Monday 4 May 2009

Morning roundup

  • Denis will be all over this one: Birds Raised In Complete Isolation Evolve 'Normal' Species Song Over Generations.

  • Elsevier erodes its reputational capital HT: Slashdot

  • Patri Friedman points us to Stringham and Hummel on the importance of libertarian evangelicalism. Of course, if preferences can change for the better, they can also change for the worse; neither democracy nor libertarian anarchy are robust to meddlesome preferences.

  • I wasn't terribly excited about the prospects for National's budget cutting consultants. Until I saw who they were: Murray Horn and Graham Scott. They're exactly the right people for the job. Excellent.

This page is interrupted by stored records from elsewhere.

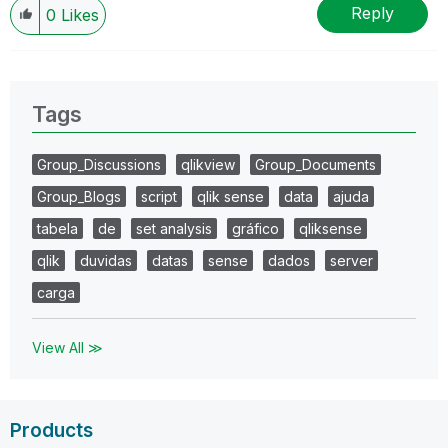
Reply
0
Likes
Tags
Group_Discussions
qlikview
Group_Documents
Group_Blogs
script
qlik sense
data
ajuda
tabela
de
set analysis
gráfico
qliksense
qlik
duvidas
datas
sense
dados
server
carga
View All ≫
Products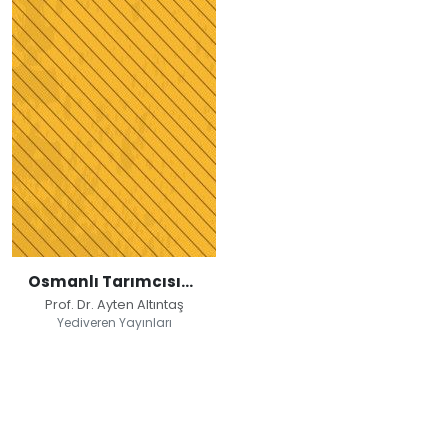
Osmanlı Tarımcısının El Kitabı
Prof. Dr. Ayten Altıntaş
Yediveren Yayınları
Osmanlı
Tarımcısının El
Kitabı
Prof. Dr. Ayten Altıntaş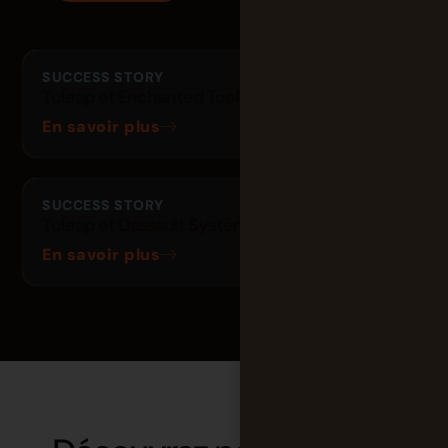
SUCCESS STORY
Tuleap et Enchanted Tools
En savoir plus
SUCCESS STORY
Tuleap et Dassault Systèmes
En savoir plus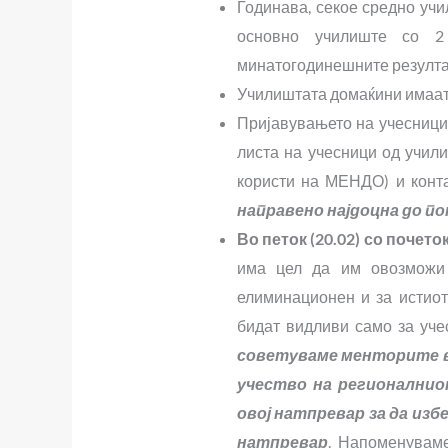
Годинава, секое средно учи
основно училиште со 2
минатогодинешните резултат
Училиштата домаќини имаат 
Пријавувањето на учесници 
листа на учесници од учили
користи на МЕНДО) и конт
направено најдоцна до поне
Во петок (20.02) со почето
има цел да им овозможи 
елиминационен и за истиот 
бидат видливи само за уче
советуваме менторите в
учество на регионалнио
овој натпревар за да изб
натпревар
. Напоменуваме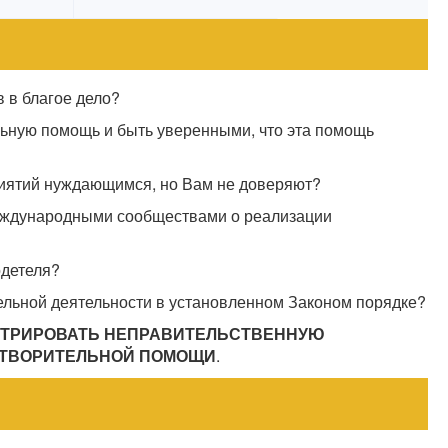
 в благое дело?
льную помощь и быть уверенными, что эта помощь
иятий нуждающимся, но Вам не доверяют?
международными сообществами о реализации
одетеля?
ельной деятельности в установленном Законом порядке?
СТРИРОВАТЬ НЕПРАВИТЕЛЬСТВЕННУЮ
ОТВОРИТЕЛЬНОЙ ПОМОЩИ
.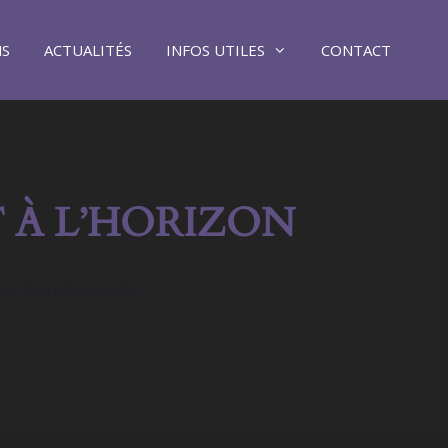
NS
ACTUALITÉS
INFOS UTILES
CONTACT
 À L’HORIZON
ra bientôt lancée !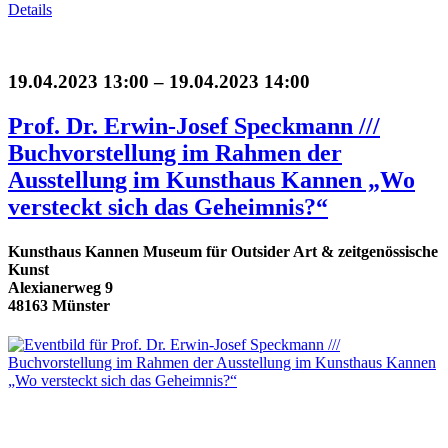
Details
19.04.2023 13:00 – 19.04.2023 14:00
Prof. Dr. Erwin-Josef Speckmann ///
Buchvorstellung im Rahmen der
Ausstellung im Kunsthaus Kannen „Wo
versteckt sich das Geheimnis?“
Kunsthaus Kannen Museum für Outsider Art & zeitgenössische
Kunst
Alexianerweg 9
48163 Münster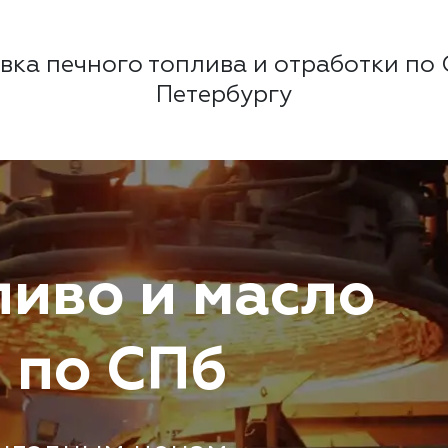
вка печного топлива и отработки по
Петербургу
ливо и масло
 по СПб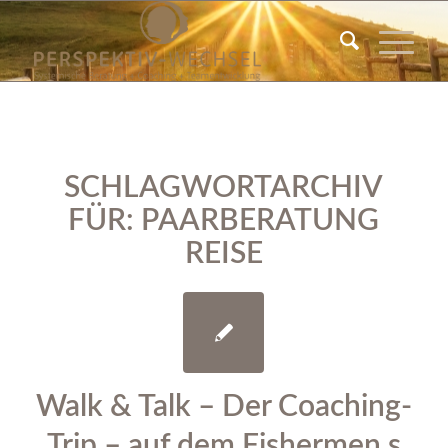
SCHLAGWORTARCHIV
FÜR:
PAARBERATUNG
REISE
Walk & Talk – Der Coaching-
Trip – auf dem Fishermen s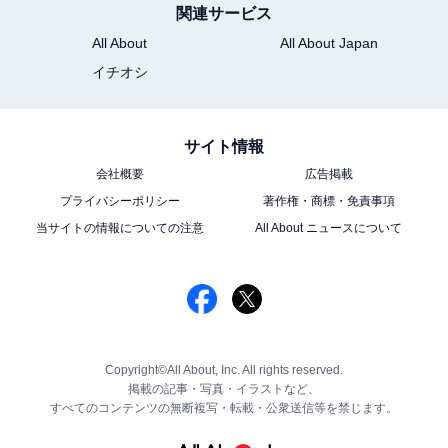
関連サービス
All About
All About Japan
イチオシ
サイト情報
会社概要
広告掲載
プライバシーポリシー
著作権・商標・免責事項
当サイトの情報についての注意
All About ニュースについて
Copyright©All About, Inc. All rights reserved.
掲載の記事・写真・イラストなど、
すべてのコンテンツの無断複写・転載・公衆送信等を禁じます。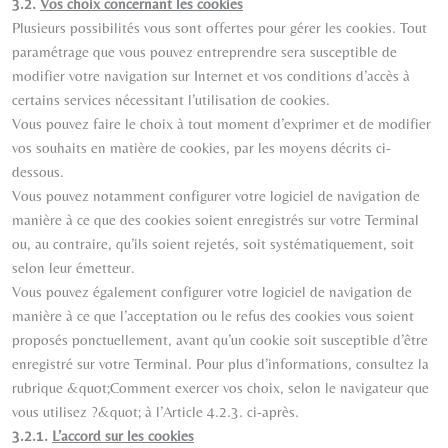
3.2.
Vos choix concernant les cookies
Plusieurs possibilités vous sont offertes pour gérer les cookies. Tout
paramétrage que vous pouvez entreprendre sera susceptible de
modifier votre navigation sur Internet et vos conditions d’accès à
certains services nécessitant l’utilisation de cookies.
Vous pouvez faire le choix à tout moment d’exprimer et de modifier
vos souhaits en matière de cookies, par les moyens décrits ci-
dessous.
Vous pouvez notamment configurer votre logiciel de navigation de
manière à ce que des cookies soient enregistrés sur votre Terminal
ou, au contraire, qu’ils soient rejetés, soit systématiquement, soit
selon leur émetteur.
Vous pouvez également configurer votre logiciel de navigation de
manière à ce que l’acceptation ou le refus des cookies vous soient
proposés ponctuellement, avant qu’un cookie soit susceptible d’être
enregistré sur votre Terminal. Pour plus d’informations, consultez la
rubrique &quot;Comment exercer vos choix, selon le navigateur que
vous utilisez ?&quot; à l’Article 4.2.3. ci-après.
3.2.1.
L’accord sur les cookies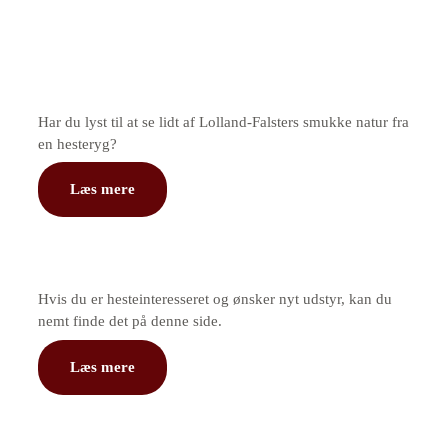
Har du lyst til at se lidt af Lolland-Falsters smukke natur fra
en hesteryg?
Læs mere
Hvis du er hesteinteresseret og ønsker nyt udstyr, kan du
nemt finde det på denne side.
Læs mere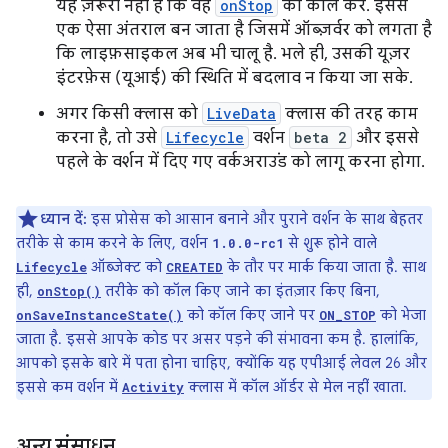
यह ज़रूरी नहीं है कि वह
onStop
को कॉल करे. इससे
एक ऐसा अंतराल बन जाता है जिसमें ऑब्ज़र्वर को लगता है
कि लाइफ़साइकल अब भी चालू है. भले ही, उसकी यूज़र
इंटरफ़ेस (यूआई) की स्थिति में बदलाव न किया जा सके.
अगर किसी क्लास को
LiveData
क्लास की तरह काम
करना है, तो उसे
Lifecycle
वर्शन
beta 2
और इससे
पहले के वर्शन में दिए गए वर्कअराउंड को लागू करना होगा.
ध्यान दें:
इस प्रोसेस को आसान बनाने और पुराने वर्शन के साथ बेहतर
तरीके से काम करने के लिए, वर्शन
से शुरू होने वाले
1.0.0-rc1
ऑब्जेक्ट को
के तौर पर मार्क किया जाता है. साथ
Lifecycle
CREATED
ही,
तरीके को कॉल किए जाने का इंतज़ार किए बिना,
onStop()
को कॉल किए जाने पर
को भेजा
onSaveInstanceState()
ON_STOP
जाता है. इससे आपके कोड पर असर पड़ने की संभावना कम है. हालांकि,
आपको इसके बारे में पता होना चाहिए, क्योंकि यह एपीआई लेवल 26 और
इससे कम वर्शन में
क्लास में कॉल ऑर्डर से मेल नहीं खाता.
Activity
अन्य संसाधन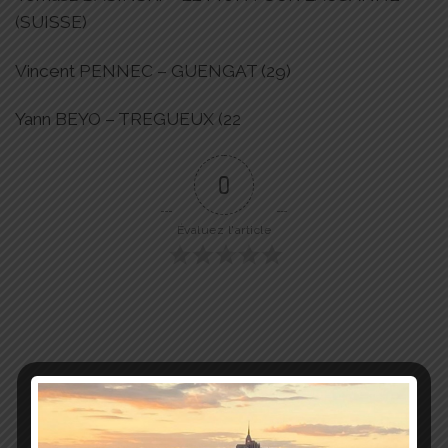
(SUISSE)
Vincent PENNEC – GUENGAT (29)
Yann BEYO – TREGUEUX (22
0
Évaluez l'article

  • Phil Ascroft points me to a wonderful take-down in the New Zealand Law Journal of New Zealand's move to prohibit the party pill BZP: Kevin Dawkins (2008) The Great BZP Hoax, New Zealand Law J., 6(July). Available via Lexis-Nexis. Peer review of the studies on which the ban was based found them wholly insufficient, but prohibition was what the Minister wanted, and so prohibition was what the Minister got.

  • New Yorker on Orszag
    He [Jon Stewart] asked Orszag why the government didn’t just bail out borrowers who have defaulted. “The problem is, if you just focussed on the people who defaulted you create this huge incentive to default,” Orszag replied. Stewart looked at Orszag with an astonished grin. Before Stewart could finish pointing out that the government is creating an equally huge incentive by bailing out the financial firms Orszag realized that he had been backed into a corner: “Yeah, none of this is perfect!”
    Stewart responded with high-pitched laughter, seeming to suggest that if Obama’s budget director doesn’t know the answer to these questions we are all doomed.